15 Temmuz Fetullahçı darbe girişiminden sonra iktidar çevrelerinden “Devleti yeniden inşa edeceğiz” sözleri işitilmeye başlandı. İnşadan kast ettikleri şeyin kendi iktidarlarını ayakta tutmaya yarayacak kimi önlemler olduğu anlaşılıyor: Ordu’yu doğrudan doğruya kendilerine bağlamak, askeri liseleri kapatmak, Fetullahçı örgütlenmeye destek veren kişi ve kurumları etkisiz kılmak, memur alımında mülakat yöntemini getirmek bunların başlıcalarıdır.

Bir devlet inşa etmek veya inşa edilmiş bir devleti yıkıp yerine yenisini yapmak kolay değildir. Bu ancak köklü bir devrim veya karşı devrim dönemlerinde yapılabilir. Yepyeni bir devlet için yepyeni bir insan gereklidir. Oysa sizin bütün insan kaynaklarınız, eski devletten devşirmedir. Yeni bir anayasa yapsanız bile bunun temel çatısı eski anayasadan alınmadır. Yasaların büyük çoğunluğu yürürlüktedir.

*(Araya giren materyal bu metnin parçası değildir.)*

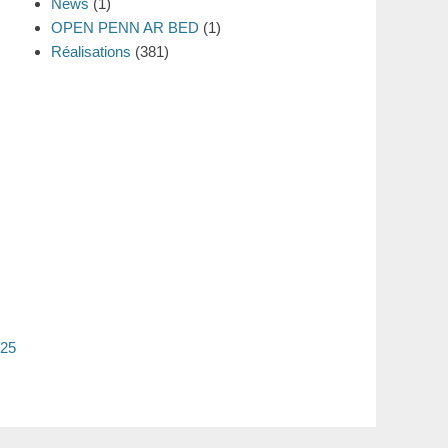
News
(1)
OPEN PENN AR BED
(1)
Réalisations
(381)
/25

İktidar partisinin yaptığı ve yapmak istediği, devletten bir bölüm insanları tasfiye edecek kimi
yasa ve kararnameler çıkarmaktan ibarettir.

AKP’nin, eski ortağı Fetullahçıları tasfiye ederken bunu “devletin yeniden inşa edilmesi” diye açıklaması gerçekçi değildir. Peki bu yeni veya yenilenmiş devletin ideolojisi ne olacaktır?

Devlet de öbür bütün kurumlar gibi eskir ve yıpranır. Onu canlı tutmak için yeni yasalar ve anayasalar çıkarılır. Yasalar olduğu gibi yerinde kalsalar bile devletin amaçları ve işleyişi ile ilgili yorumlarda esnemeler olur. Bunların ileri mi geriye mi yönelik olduğu iktidardaki sınıfların çıkarlarıyla ilgilidir. 1876 Anayasası ile 1921’e, hatta 1924’e, 1924 Anayasası ile de 1961’e dek yönetildiğimizi anımsamak gerekir.

      Gölge etme başka ihsan istemez!

AKP, devletin yapısıyla oynamak yerine ona gölge etmeseydi başka ihsan istemezdi!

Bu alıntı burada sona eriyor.